Continuing to try to debug this problem, have tried about everything
I can to resolve the issues with http probes. Including:
* Complete rebuild of the server with CentOS 4.6 and recompile of
Hobbit. Same issues.
* Removing everything from /etc/sysctl.conf, rebooting. Same issues.
* Manipulating the httpd.conf configs on remote servers, forcing
HTTP/1.0, removing ETags, creating a very simple index page to test
against. Same issues.
* Upgrading Apache on sample remote server to Apache 2.2.8 (most are
2.2.4). Same issue.
* Recompiling Hobbit with debugging flags, to make sure the optimizer
is not applied. Same issue.
The only two servers I have that seem to work consistently well are a
pair of Apache 2.0.52 servers. The 2.2.4+ servers all seem to give
Hobbit issues. Although, again, repeated curl or wget probe cycles
against the servers from the Hobbit server never show more than a
0.2s response time.
But, Hobbit continues to report things like:
http://10.1.17.251/ - OK
HTTP/1.1 200 OK
Date: Mon, 16 Jun 2008 00:54:03 GMT
Server: Apache/2.2.8 (EL)
Last-Modified: Sun, 15 Jun 2008 00:37:00 GMT
ETag: "7c809f-9b-44fa9b5806300"
Accept-Ranges: bytes
Content-Length: 155
Connection: close
Content-Type: text/html; charset=UTF-8
I can't come up with anything other than Hobbit as a cause. But is
there anything I can do to trace what is happening internally to get
past this problem? Any ideas at all would really be appreciated.
Thanks in advance.
-Alan
Seconds: 3.00
Alan Sparks wrote:
Have a new install of Hobbit (4.2, tried 4.3 snap as well) on a
fresh install of CentOS 4.6 x86_64, up to date on patches. I have a
problem with HTTP tests on "random" web servers that I just can't
figure out.
I have about 64 of my hosts in the bb-hosts on this server, and have
http tests defined for these servers. On most of these servers,
Hobbit is reporting the "Seconds:" for the response at 3 seconds.

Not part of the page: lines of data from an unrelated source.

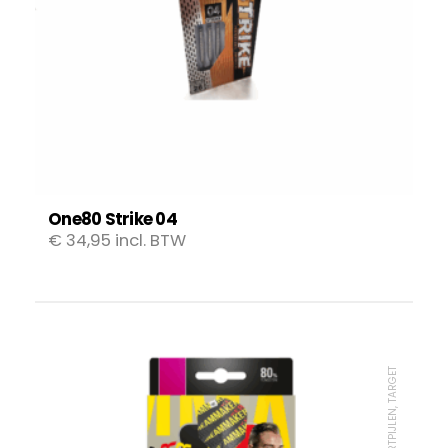
One80 Strike 04
€
34,95
incl. BTW
DARTPIJLEN, TARGET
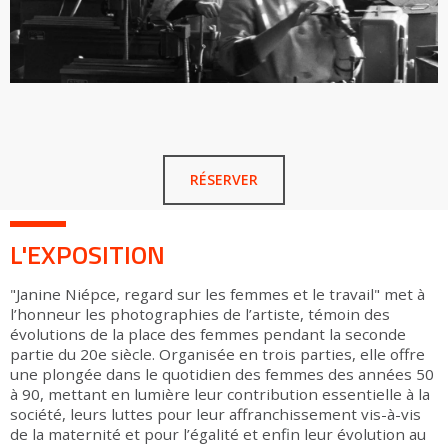
RÉSERVER
L'EXPOSITION
"Janine Niépce, regard sur les femmes et le travail" met à
l’honneur les photographies de l’artiste, témoin des
évolutions de la place des femmes pendant la seconde
partie du 20e siècle. Organisée en trois parties, elle offre
une plongée dans le quotidien des femmes des années 50
à 90, mettant en lumière leur contribution essentielle à la
société, leurs luttes pour leur affranchissement vis-à-vis
de la maternité et pour l’égalité et enfin leur évolution au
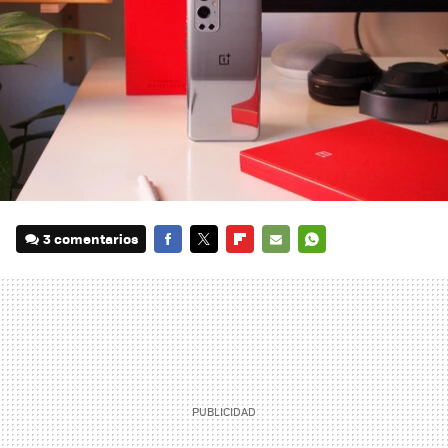
3 comentarios
FACEBOOK
TWITTER
FLIPBOARD
E-
WHATSAPP
MAIL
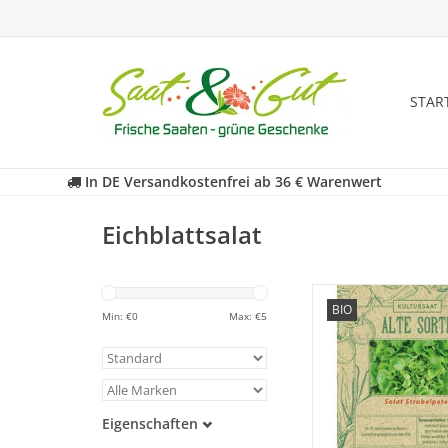
STAR
In DE Versandkostenfrei ab 36 € Warenwert
Eichblattsalat
BIO
Entdecken Sie unsere
Min: €
0
Max: €
5
historischen Eichblatts
der fast in Vergessenh
ist!
ZUM WARENKORB HI
Eigenschaften
Samenfest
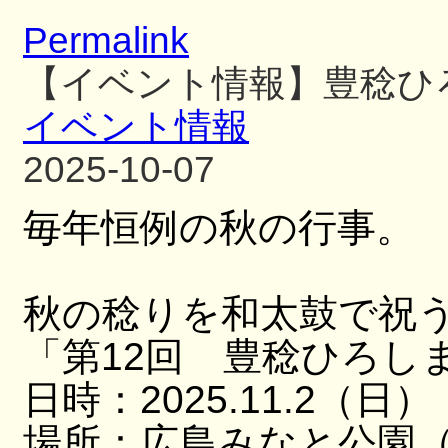
Permalink
【イベント情報】豊稔ひ
イベント情報
2025-10-07
毎年恒例の秋の行事。
秋の稔りを和太鼓で祝
「第12回 豊稔ひろし
日時：2025.11.2（日）
場所：広島みなと公園（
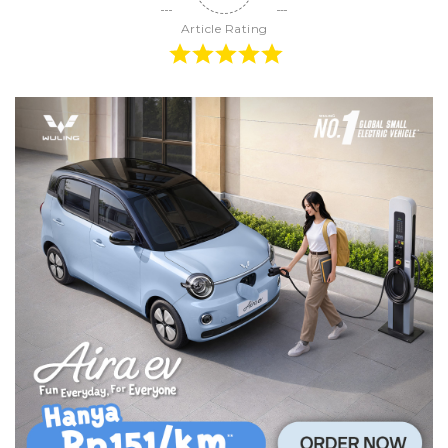
Article Rating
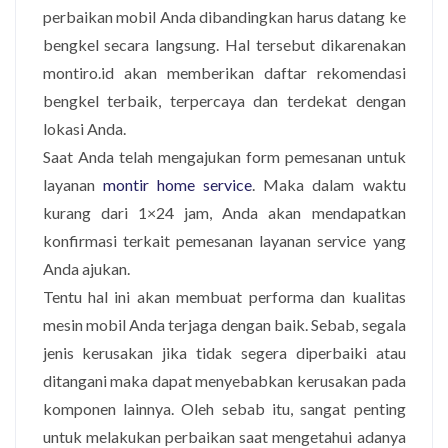
perbaikan mobil Anda dibandingkan harus datang ke
bengkel secara langsung. Hal tersebut dikarenakan
montiro.id akan memberikan daftar rekomendasi
bengkel terbaik, terpercaya dan terdekat dengan
lokasi Anda.
Saat Anda telah mengajukan form pemesanan untuk
layanan
montir home service
. Maka dalam waktu
kurang dari 1×24 jam, Anda akan mendapatkan
konfirmasi terkait pemesanan layanan service yang
Anda ajukan.
Tentu hal ini akan membuat performa dan kualitas
mesin mobil Anda terjaga dengan baik. Sebab, segala
jenis kerusakan jika tidak segera diperbaiki atau
ditangani maka dapat menyebabkan kerusakan pada
komponen lainnya. Oleh sebab itu, sangat penting
untuk melakukan perbaikan saat mengetahui adanya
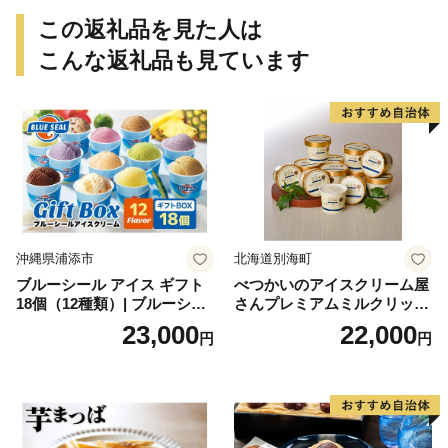
この返礼品を見た人は
こんな返礼品も見ています
沖縄県浦添市
北海道別海町
ブルーシール アイス ギフト
べつかいのアイスクリーム屋
18個（12種類）| ブルーシー
さんプレミアムミルクリッチ
ルアイス ブルーシールアイ
12個（AP-01）（ 北海道アイ
23,000
22,000
円
円
スクリーム 着日指定可能 送
ス 北海道産アイス アイス ア
料無料 ジェラート 沖縄県 バ
イススイーツ アイスクリー
ースデー 贈り物 プレゼント
ム 北海道産アイスクリーム
誕生日 カップ 詰め合わせ バ
道産アイス 道産アイスクリ
ラエティ | バニラ チョコレー
ーム ギフト 詰合せ 詰め合わ
ト ストロベリー ピスタチオ
せ ふるさと納税 ）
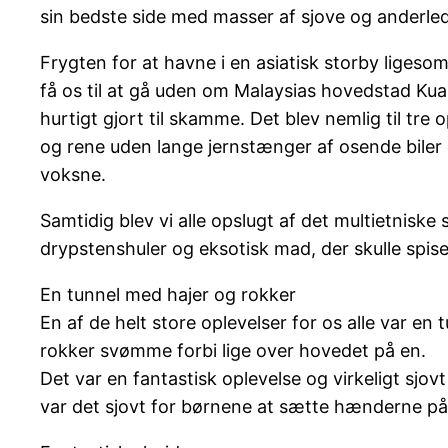
sin bedste side med masser af sjove og anderle
Frygten for at havne i en asiatisk storby ligeso
få os til at gå uden om Malaysias hovedstad Kual
hurtigt gjort til skamme. Det blev nemlig til tre
og rene uden lange jernstænger af osende biler 
voksne.
Samtidig blev vi alle opslugt af det multietnis
drypstenshuler og eksotisk mad, der skulle spi
En tunnel med hajer og rokker
En af de helt store oplevelser for os alle var 
rokker svømme forbi lige over hovedet på en.
Det var en fantastisk oplevelse og virkeligt sjov
var det sjovt for børnene at sætte hænderne p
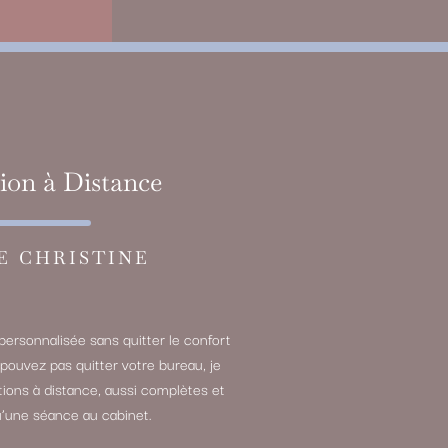
ion à Distance
E CHRISTINE
personnalisée sans quitter le confort
 pouvez pas quitter votre bureau, je
ions à distance, aussi complètes et
’une séance au cabinet.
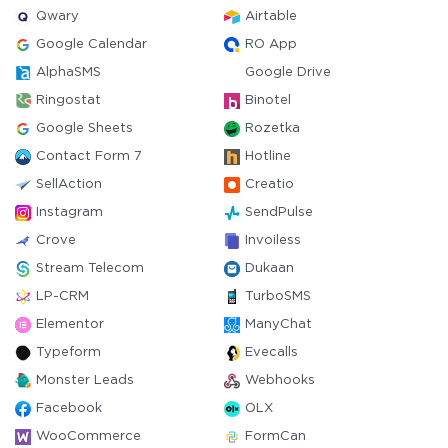
Qwary
Airtable
Google Calendar
RO App
AlphaSMS
Google Drive
Ringostat
Binotel
Google Sheets
Rozetka
Contact Form 7
Hotline
SellAction
Creatio
Instagram
SendPulse
Crove
Invoiless
Stream Telecom
Dukaan
LP-CRM
TurboSMS
Elementor
ManyChat
Typeform
Evecalls
Monster Leads
Webhooks
Facebook
OLX
WooCommerce
FormCan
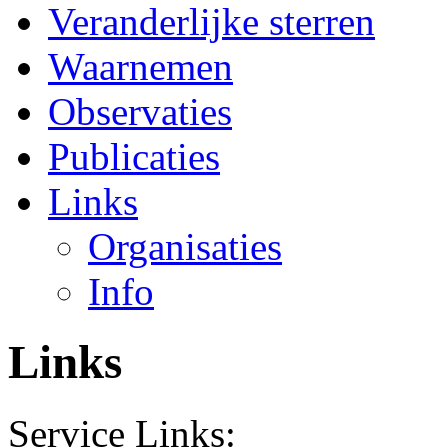
Veranderlijke sterren
Waarnemen
Observaties
Publicaties
Links
Organisaties
Info
Links
Service Links:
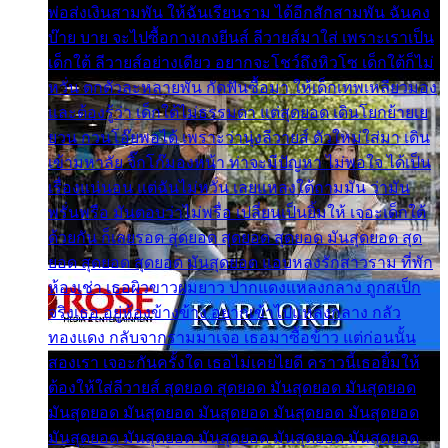
พ่อส่งเงินสามพัน ให้ฉันเรียนราม ได้อีกสักสามพัน ฉันคง
บ๊าย บาย จะไปซื้อกางเกงยีนส์ ลีวายส์มาใส่ เพราะเราเป็น
เด็กใต้ ลีวายส์อย่างเดียว อยากจะโชว์ถึงหิวโซ เด็กใต้ก็ไม่
หวั่น ตกตัวละหลายพัน กัดฟันซื้อมา ให้เด็กเทพเหลียวมอง
และต้องรู้ว่า เด็กใต้ไม่ธรรมดา แต่สุดยอด เดินโยกย้ายเย
ยวน กวนโอ๊ยพอได้ เพราะว่านุ่งลีวายส์ ตัวใหม่ใส่มา เดิน
เข้ามหาลัย จิ๊กโก๊มองหน้า ท่าจะมีปัญหา ไม่พอใจ ได้เป็น
เรื่องแน่นอน แต่ฉันไม่หวั่น เลยแหลงใต้ถามมัน ว่ามัน
พรั่นพรือ มันตอบว่าไม่พรื่อ เปลี่ยนเป็นยิ้มให้ เจอะเด็กใต้
ด้วยกัน ก็เลยรอด สุดยอด สุดยอด สุดยอด มันสุดยอด สุด
ยอด สุดยอด สุดยอด มันสุดยอด แอบหลงรักสาวราม ที่พัก
ห้องเช่า เธอผิวขาวผมยาว ปากแดงแหลงกลาง ถูกสเป็ก
จริงเธอ อยู่ห้องข้างข้าง อยากเข้าไปแหลงกลาง กลัว
ทองแดง กลับจากรามมาเจอ เธอมาซื้อข้าว แต่ก่อนนั้น
สองเรา เจอะกันครั้งใด เธอไม่เคยไยดี คราวนี้เธอยิ้มให้
ต้องให้ใส่ลีวายส์ สุดยอด สุดยอด มันสุดยอด มันสุดยอด
มันสุดยอด มันสุดยอด มันสุดยอด มันสุดยอด มันสุดยอด
มันสุดยอด มันสุดยอด มันสุดยอด มันสุดยอด มันสุดยอด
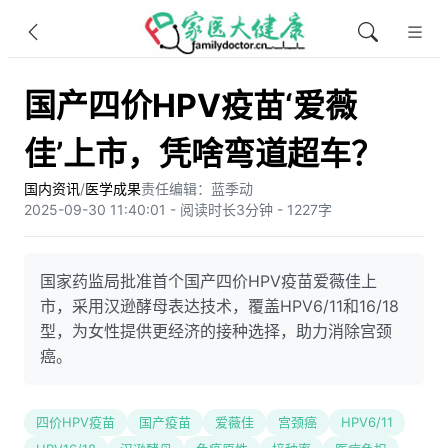
国产四价HPV疫苗‘爱薇
佳’上市，凭啥弯道超车？
国内资讯
/
医学成果
责任编辑：蓝季动
2025-09-30 11:40:01 - 阅读时长3分钟 - 1227字
国家药监局批准首个国产四价HPV疫苗爱薇佳上
市，采用汉逊酵母表达技术，覆盖HPV6/11和16/18
型，为女性提供更经济的接种选择，助力消除宫颈
癌。
四价HPV疫苗
国产疫苗
爱薇佳
宫颈癌
HPV6/11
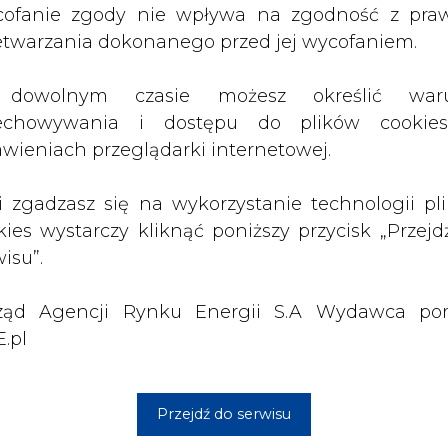
ząd Agencji Rynku Energii S.A Wydawca por
.pl
Przejdź do serwisu
house podpisały umowę na prace przedprojek
odzieży w zakresie morskich farm wiatrowych
ję największego źródła ciepła w Gdyni
a przełomie 2022/2023
 ustawy ograniczającą podwyżki cen ciepła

It seems that it is inconsistent -- one cycle to the next, the
3-second response may move to a different set of servers.
The http: tests are defined using the IP address of the server - no
server name (so no DNS lookup).
I've run a loop of tests on the same URL using wget and with curl,
and used my browser and Telnet to connect to the same URL. I
consistently get a response time of about 0.2 seconds maximum from
the servers.
The bbnet entry in hobbitlaunch.cfg looks like:
CMD bbtest-net --report --ping --checkresponse --debug
With the debugging turned on, I see the following entries
periodically in the network test log:
Address=10.1.5.17:80, open=1, res=0, err=0, connecttime=0.002965,
totaltime=3.006810,
Address=10.1.5.18:80, open=1, res=0, err=0, connecttime=0.002956,
totaltime=3.007413,
Address=10.1.24.67:80, open=1, res=0, err=0, connecttime=0.002860,
totaltime=3.007120,
The problem does not affect the same hosts each time. The problem
will show a different number of hosts usually each cycle, sometimes
on same servers, but often on different ones.
I've tried the following to see if anything will help:
* Reducing the number of hosts. If I only have a couple or three in
the bb-hosts, the problem doesn't manifest.
* Recompiling. Doesn't help.
* Changing the test URL. Doesn't help.
* Adding a --concurrency= option to the launch. If I use a
concurrency of 1, the problem does not manifest.
Setting the concurrency to 1 to fix the problem isn't an option, but
makes me think something is getting really mixed up in the select()
processing in bbnet.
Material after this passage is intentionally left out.